That can be very neat to implement. First of all, because it has a nice side effect that, for instance, our IDE can, with the linting plugins that exist for all the various types of IDEs, give us a heads-up as we code along so we might even see it before we commit the code. It can therefore fix it. Obviously, the last resort is always you can run them in your CI system, and so it will block the PR from being merged, which is something that needs to be obviously in place. To look at that, enforcing boundaries is really important for avoiding those spaghetti dependencies.

Because, again, before we had the physical boundaries based on repository boundaries that existed, now we need to make something similar because we don't have that anymore. We want to still make it as flexible as possible, but we want to still also be able to have some management around the areas that might exist in a monorepo. Obviously, this helps as we scale up and as our code base grows. This is especially important as we keep adding team members, as we keep adding projects, because those are rules that aren't defined in some docs, but they are automatic imposed and enforced on your system as you keep coding. Obviously, maintainability is a big part. This is just for maintainability.

Common Mistake - Ignoring Speed

The next thing, and let's add this to the elephant in the room here basically, is speed. We don't need to address this immediately as we start our monorepo, but we need to keep it in the back of our minds that this is going to be important. Because one thing is obviously that as we keep adding new projects to our monorepo, our CI time will go up. That's by definition based. The more projects we need to build, test, lint, end-to-end test, whatever, the more time our CI system will need. We need to have some mechanism because otherwise it will lead into congestion.
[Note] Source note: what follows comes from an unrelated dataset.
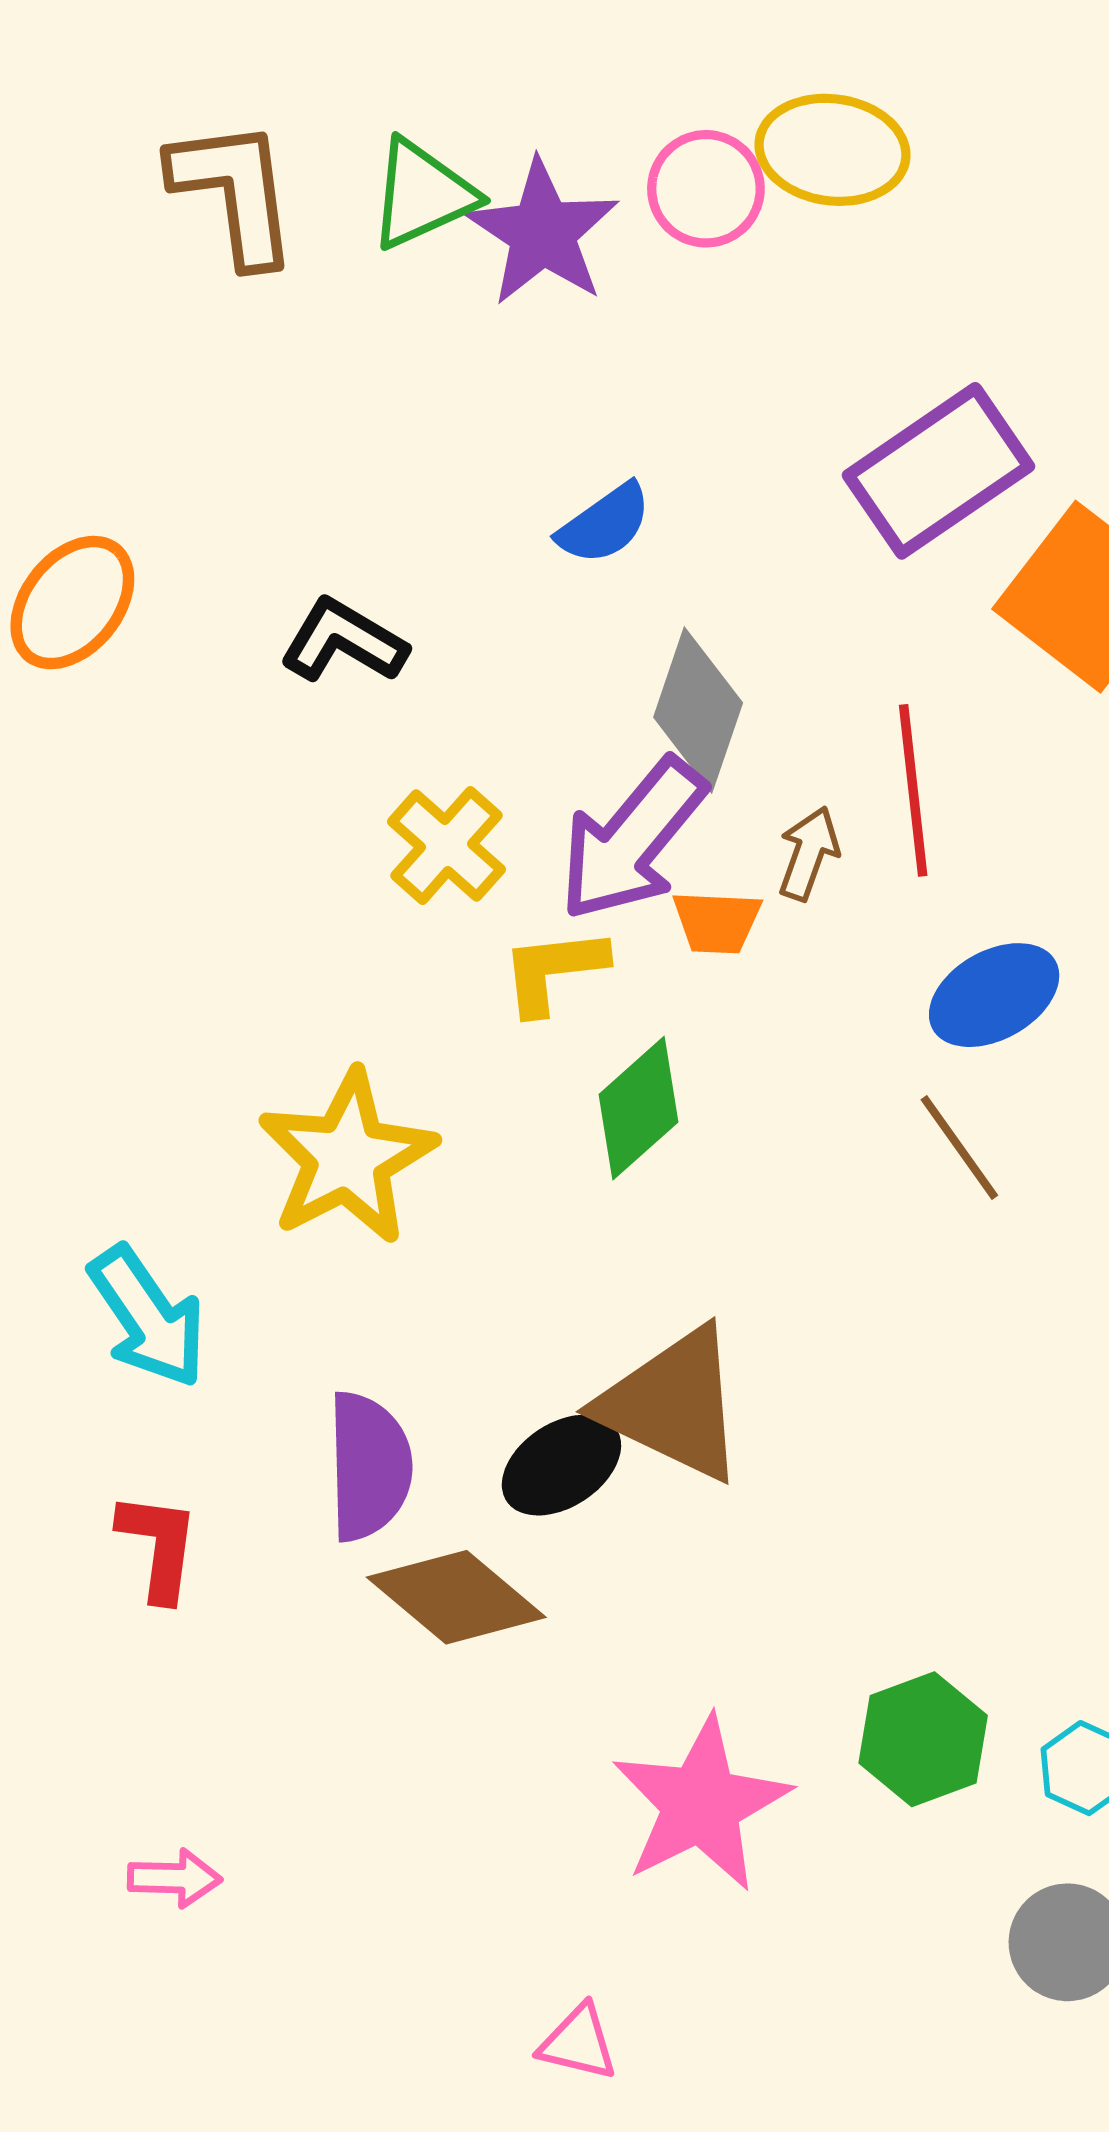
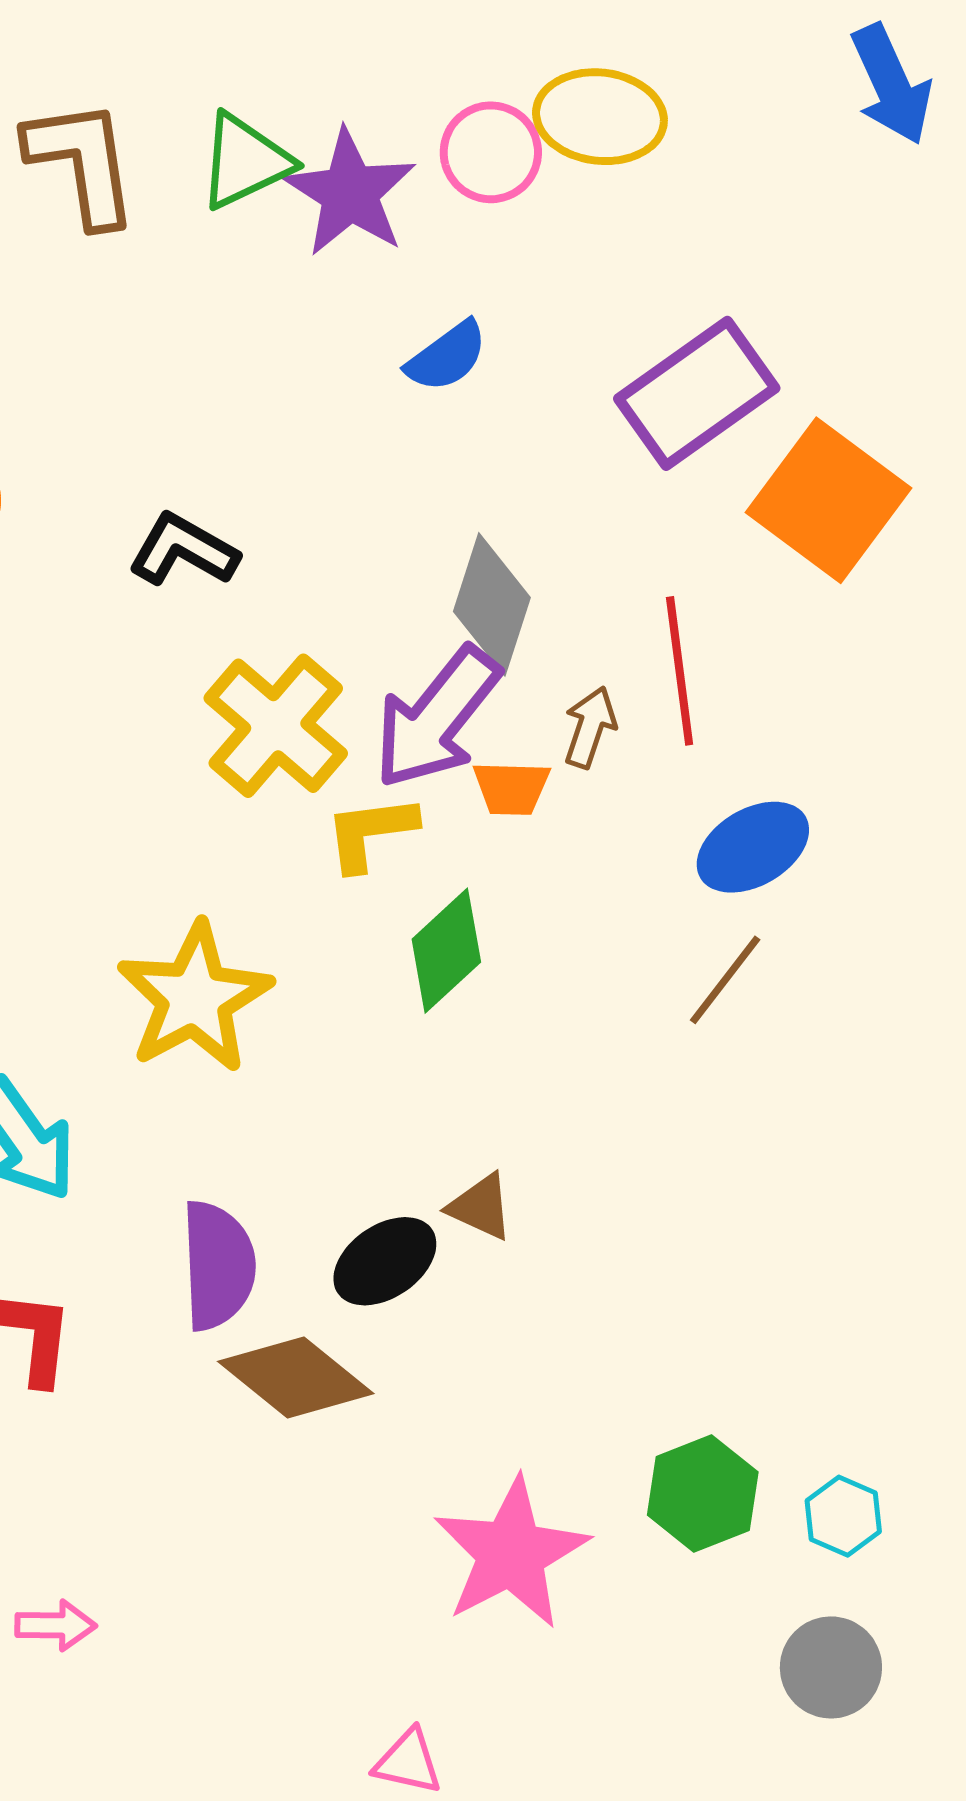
blue semicircle: (604, 524) -> (447, 356), moved
yellow cross: (446, 846) -> (276, 726), size x1.4
brown line: (959, 1147) -> (725, 980), turned 74
brown triangle: (673, 1404) -> (481, 1207), size x0.5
What you usually see then in monorepos that don't have or are not optimized for that is the following. There is a typical result. For those that haven't seen it, what I mean here is the numbers of files changed here. This is pretty clear. Because a developer, his main job is to work within that sprint system or whatever is set up as their methodology for developing, and their job is to ship features. If your CI system keeps slowing down, and therefore you have a hard time to merge your PRs into the main integration branch, it means that you're slower at shipping features.
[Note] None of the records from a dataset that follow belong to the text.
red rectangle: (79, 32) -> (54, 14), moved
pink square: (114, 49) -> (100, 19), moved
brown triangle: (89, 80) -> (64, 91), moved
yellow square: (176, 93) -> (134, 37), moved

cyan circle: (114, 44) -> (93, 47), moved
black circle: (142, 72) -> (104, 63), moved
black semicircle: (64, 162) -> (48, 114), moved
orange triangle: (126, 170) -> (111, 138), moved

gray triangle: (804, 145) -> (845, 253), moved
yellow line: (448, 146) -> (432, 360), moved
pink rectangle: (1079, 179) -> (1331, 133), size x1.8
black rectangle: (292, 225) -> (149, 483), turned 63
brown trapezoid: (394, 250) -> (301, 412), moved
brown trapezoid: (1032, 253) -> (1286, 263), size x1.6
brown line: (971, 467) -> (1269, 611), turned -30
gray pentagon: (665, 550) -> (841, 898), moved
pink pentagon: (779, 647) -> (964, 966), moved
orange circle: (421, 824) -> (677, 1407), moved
What developers instinctively do, I just group multiple features into one PR, because then I don't have the overhead of going through CI multiple times, but just ship everything into the code base in one go. Obviously, as you know, this is not really a solution, because the PR reviewer has a super hard time to review this. We will most probably skip a large part of the review, and just glance over it, and therefore lose in quality. That's definitely something that needs to be addressed. What we rather want to aim for is something like this. We want to flatten the curve, as has been ingrained in our brains over the last couple of years, but keep it as low as possible even as our number of projects grow in a monorepo.

For that, to be able to realize, there is what I call personally like the layers of speed or speed optimizations. At the first layer, you obviously want fast tooling or build tooling. You want intelligent parallelization on top of it. You want to be able to have a mechanism which allows you to just address or run those parts of the project or the system that has been touched. You also want to have some caching mechanism.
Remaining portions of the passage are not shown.